*RECORDED INFORMATION*:
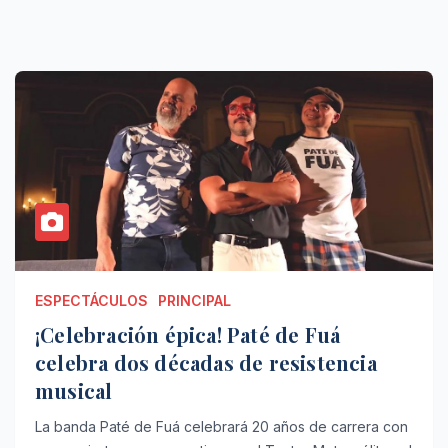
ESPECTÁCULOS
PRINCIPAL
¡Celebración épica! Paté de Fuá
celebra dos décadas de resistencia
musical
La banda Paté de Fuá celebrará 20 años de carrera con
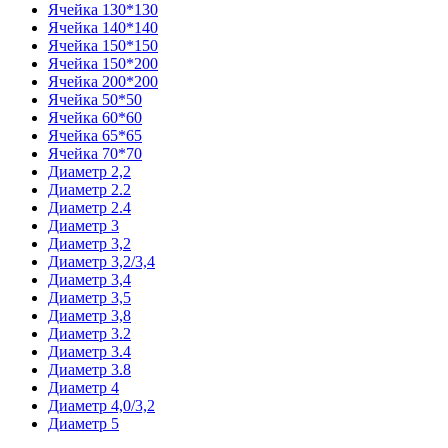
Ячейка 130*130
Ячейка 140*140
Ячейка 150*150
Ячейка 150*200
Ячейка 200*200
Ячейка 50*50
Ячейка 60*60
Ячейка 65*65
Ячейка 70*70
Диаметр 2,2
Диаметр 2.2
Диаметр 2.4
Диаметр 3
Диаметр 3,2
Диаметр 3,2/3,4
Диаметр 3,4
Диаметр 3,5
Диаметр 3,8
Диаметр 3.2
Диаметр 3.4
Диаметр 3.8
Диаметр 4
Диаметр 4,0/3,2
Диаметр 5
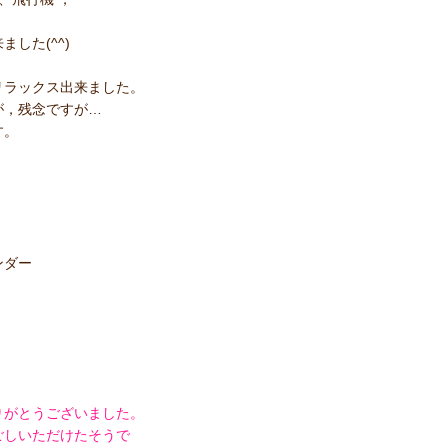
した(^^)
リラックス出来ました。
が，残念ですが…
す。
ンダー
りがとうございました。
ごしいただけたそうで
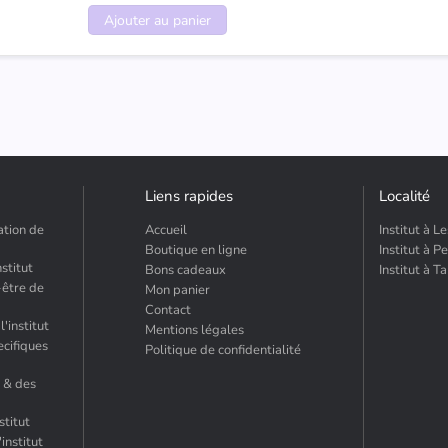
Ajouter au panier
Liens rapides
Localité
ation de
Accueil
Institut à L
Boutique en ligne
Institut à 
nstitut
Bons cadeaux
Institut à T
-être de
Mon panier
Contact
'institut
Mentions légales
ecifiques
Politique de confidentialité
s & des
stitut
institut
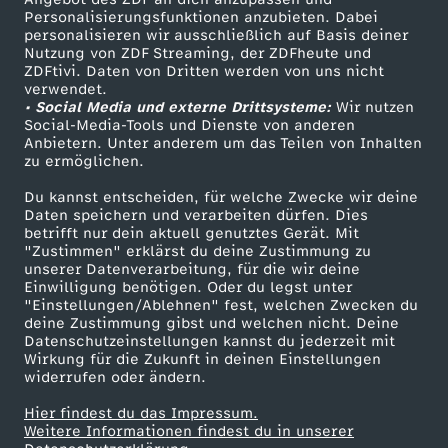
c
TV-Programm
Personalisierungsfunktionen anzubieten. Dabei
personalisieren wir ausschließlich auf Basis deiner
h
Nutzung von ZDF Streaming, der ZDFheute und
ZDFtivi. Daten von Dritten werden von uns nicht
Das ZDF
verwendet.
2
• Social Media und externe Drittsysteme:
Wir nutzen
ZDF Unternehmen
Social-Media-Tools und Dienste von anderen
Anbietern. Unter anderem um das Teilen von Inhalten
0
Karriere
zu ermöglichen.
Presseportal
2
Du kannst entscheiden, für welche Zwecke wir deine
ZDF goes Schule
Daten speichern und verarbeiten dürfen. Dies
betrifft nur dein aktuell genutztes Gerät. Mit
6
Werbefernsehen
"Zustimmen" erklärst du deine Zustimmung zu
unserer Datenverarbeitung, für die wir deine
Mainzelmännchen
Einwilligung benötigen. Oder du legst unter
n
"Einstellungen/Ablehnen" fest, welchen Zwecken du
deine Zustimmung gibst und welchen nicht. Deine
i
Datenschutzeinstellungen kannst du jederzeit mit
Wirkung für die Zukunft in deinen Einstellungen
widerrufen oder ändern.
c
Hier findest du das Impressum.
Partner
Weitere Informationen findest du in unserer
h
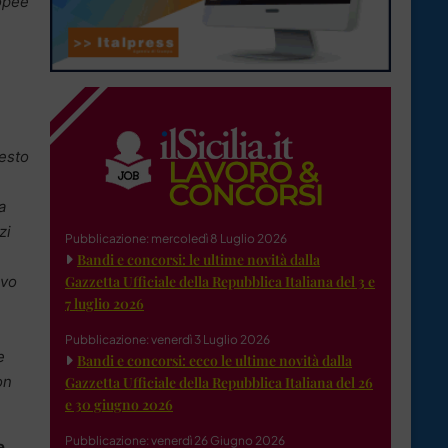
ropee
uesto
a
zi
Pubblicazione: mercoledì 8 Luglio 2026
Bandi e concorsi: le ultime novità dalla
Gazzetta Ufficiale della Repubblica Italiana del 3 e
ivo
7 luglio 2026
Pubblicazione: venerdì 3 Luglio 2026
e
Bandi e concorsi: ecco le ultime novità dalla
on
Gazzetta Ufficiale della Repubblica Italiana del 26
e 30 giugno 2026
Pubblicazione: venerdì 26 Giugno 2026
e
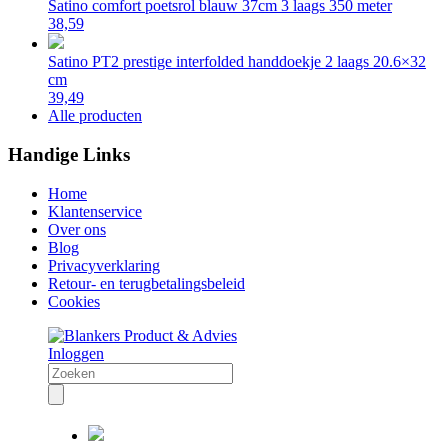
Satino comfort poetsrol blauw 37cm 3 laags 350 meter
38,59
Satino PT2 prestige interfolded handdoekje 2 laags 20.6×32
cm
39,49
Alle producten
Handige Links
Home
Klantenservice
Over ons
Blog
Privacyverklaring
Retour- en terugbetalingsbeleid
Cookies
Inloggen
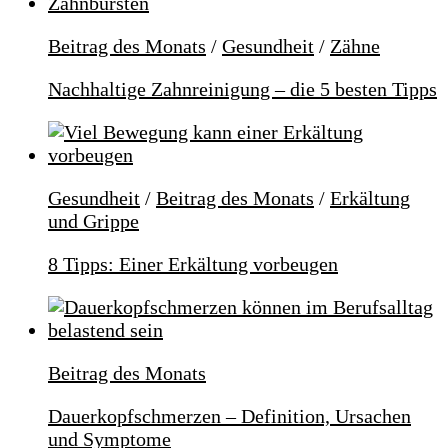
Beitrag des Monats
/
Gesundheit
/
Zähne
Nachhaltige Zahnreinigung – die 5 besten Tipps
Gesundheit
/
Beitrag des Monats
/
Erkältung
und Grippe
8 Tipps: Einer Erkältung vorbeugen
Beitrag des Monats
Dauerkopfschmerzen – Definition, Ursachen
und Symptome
==
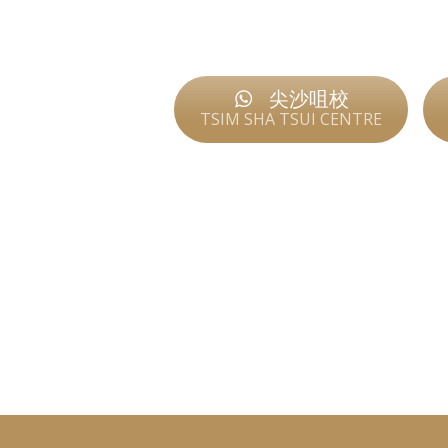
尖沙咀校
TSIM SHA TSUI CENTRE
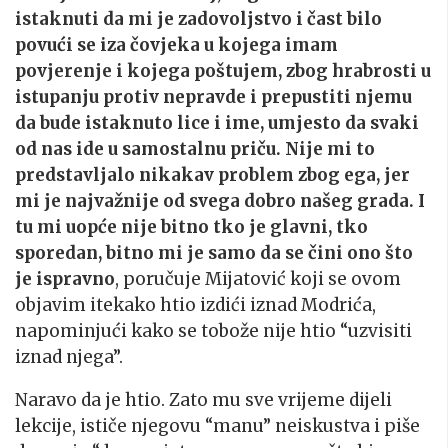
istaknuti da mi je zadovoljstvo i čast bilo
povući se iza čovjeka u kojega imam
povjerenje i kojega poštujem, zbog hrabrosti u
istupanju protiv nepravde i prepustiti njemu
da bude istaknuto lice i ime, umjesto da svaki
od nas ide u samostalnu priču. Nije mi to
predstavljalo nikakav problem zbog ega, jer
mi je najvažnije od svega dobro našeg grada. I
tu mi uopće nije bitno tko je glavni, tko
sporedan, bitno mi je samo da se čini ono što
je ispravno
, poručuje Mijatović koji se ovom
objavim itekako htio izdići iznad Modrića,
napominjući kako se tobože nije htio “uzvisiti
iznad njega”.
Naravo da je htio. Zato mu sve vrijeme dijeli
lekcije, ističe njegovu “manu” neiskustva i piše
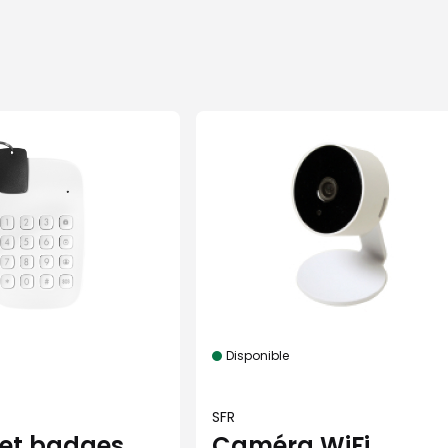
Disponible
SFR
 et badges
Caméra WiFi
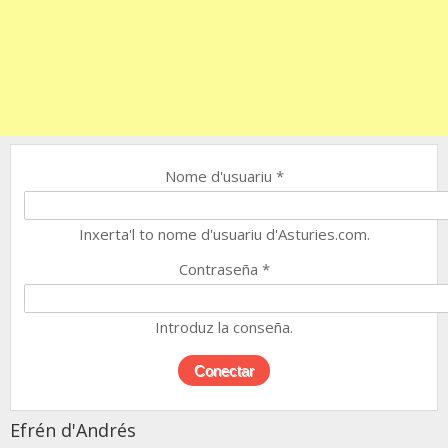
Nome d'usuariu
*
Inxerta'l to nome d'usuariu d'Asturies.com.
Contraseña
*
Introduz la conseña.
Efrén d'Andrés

*WHAT THE TASK ASKS*: Only lines with the word "findest" are wanted. Find and copy them from the records above.

*SOLUTION FOR THIS TASK*:
Hier findest du das Impressum.
Weitere Informationen findest du in unserer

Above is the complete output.